Understanding public discourse and trust in a digital society

In a context where citizens struggle to distinguish facts from fabricated claims online, scientists, policymakers and media face similar dilemmas. The digital revolution is disrupting the norms and mechanisms of the public debate where they participate and of the public trust that they need to operate. A new report published by ALLEA and Re-Imagine Europa examines this changing communications environment and its effects on Europe’s value-system and democracy.

The report compiles the key takeaways of the conference ‘Democracy in a Digital Society: Trust, Evidence ad Public Discourse in a Changing Media Environment’ hosted by the Berlin-Brandenburg Academy of Sciences and Humanities in Berlin on 24 January 2019.

The forum brought together academic knowledge, media expertise and policy experience in a series of multi-stakeholder panels and workshops. The report collects the insights of these discussions, including contributions from the now European Commissioner for Innovation, Research, Culture, Education and Youth Mariya Gabriel and the President of Re-Imagine Europa and former French President Valéry Giscard d’Estaing.

Taming the digital revolution?

The starting point of the report is a call for identifying the opportunities and threats of the third revolution of communications technologies. From a historical perspective, the stakes are high. “While it took two-thousand years to tame writing, it only took two-hundred years to tame printing, resulting in the flourishing of the Enlightenment”, warns ALLEA President Antonio Loprieno.

“New technologies have repeatedly disrupted established cultures of communication. It took two-and-a-half centuries to get the culture of copyright, the laws of defamation, the conceptions of intellectual property, that reconciled – to some extent – what was done by the arrival of printing”, adds Philosopher Onora O’Neill, Fellow of the British Academy and Co-chair of the ALLEA Working Group Truth, Trust and Expertise.

Against this background, the report explores the political distress that digital disinformation and artificial intelligence may be able to inflict on European values and democracy. Commissioner Gabriel argues for “a digital future where core European values, such as freedom of expression, privacy, democracy and data protection, are fully respected”.

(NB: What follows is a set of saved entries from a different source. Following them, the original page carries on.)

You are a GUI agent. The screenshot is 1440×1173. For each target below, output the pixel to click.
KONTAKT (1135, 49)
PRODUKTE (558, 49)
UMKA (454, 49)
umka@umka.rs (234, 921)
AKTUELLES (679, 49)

The reconciliation of European values with technological change is a recurring issue in this conversation. New institutions and a rethinking of our legal framework are needed to ensure that online data-based business models thrive for the benefit of society, experts agree. From a media perspective, some first principles to enable a healthy public discourse are proposed by Christophe Leclercq, Executive Chairman at the Euractiv Foundation: “Avoid censors. Dilute fake news. Promote quality content”.

Next steps

This report closes the final stage of the ALLEA Working Group Truth, Trust and Expertise, whose findings were also explored in three discussion papers: ‘Loss of Trust in Expertise? Loss of Trustworthiness? Truth and Expertise Today‘, ‘Trust Within Science: Dynamics and Norms of Knowledge Production’ and ‘Trust in Science and Changing Communication Landscapes’.

To continue this programme of action, ALLEA is now involved in the international research project PEriTiA (Policy, Expertise and Trust in Action). Funded by the EU research and innovation programme Horizon 2020, the project investigates the conditions under which citizens trust or distrust expertise used for public policy.